[Work request]
Check each line of the entries below for the string "Δίσκος"; copy every line where it appears.

Extracted page text data

*** Begin section ***

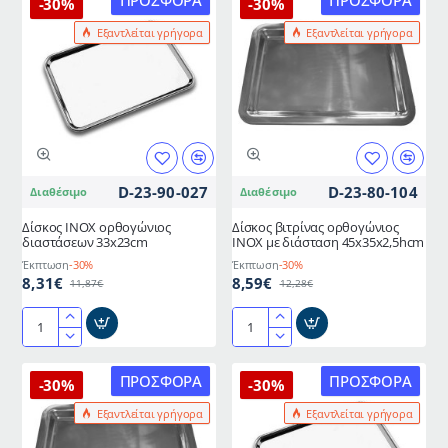
ΠΡΟΣΦΟΡΆ
ΠΡΟΣΦΟΡΆ
-30%
-30%
διαμέτρου
ορθογώνιος
Εξαντλείται γρήγορα
Εξαντλείται γρήγορα
Ø35cm
διαστάσεων
40x30x2,5hcm
D-23-90-027
D-23-80-104
Διαθέσιμο
Διαθέσιμο
Δίσκος ΙΝΟΧ ορθογώνιος
Δίσκος βιτρίνας ορθογώνιος
διαστάσεων 33x23cm
ΙΝΟΧ με διάσταση 45x35x2,5hcm
Έκπτωση
-30%
Έκπτωση
-30%
8,31€
8,59€
11,87€
12,28€
Δίσκος
Δίσκος
ΙΝΟΧ
βιτρίνας
ορθογώνιος
ορθογώνιος
ΠΡΟΣΦΟΡΆ
ΠΡΟΣΦΟΡΆ
-30%
-30%
διαστάσεων
ΙΝΟΧ
Εξαντλείται γρήγορα
Εξαντλείται γρήγορα
33x23cm
με
διάσταση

*** End section ***

[Solution to this exercise]
Δίσκος ΙΝΟΧ ορθογώνιος
Δίσκος βιτρίνας ορθογώνιος
Δίσκος
Δίσκος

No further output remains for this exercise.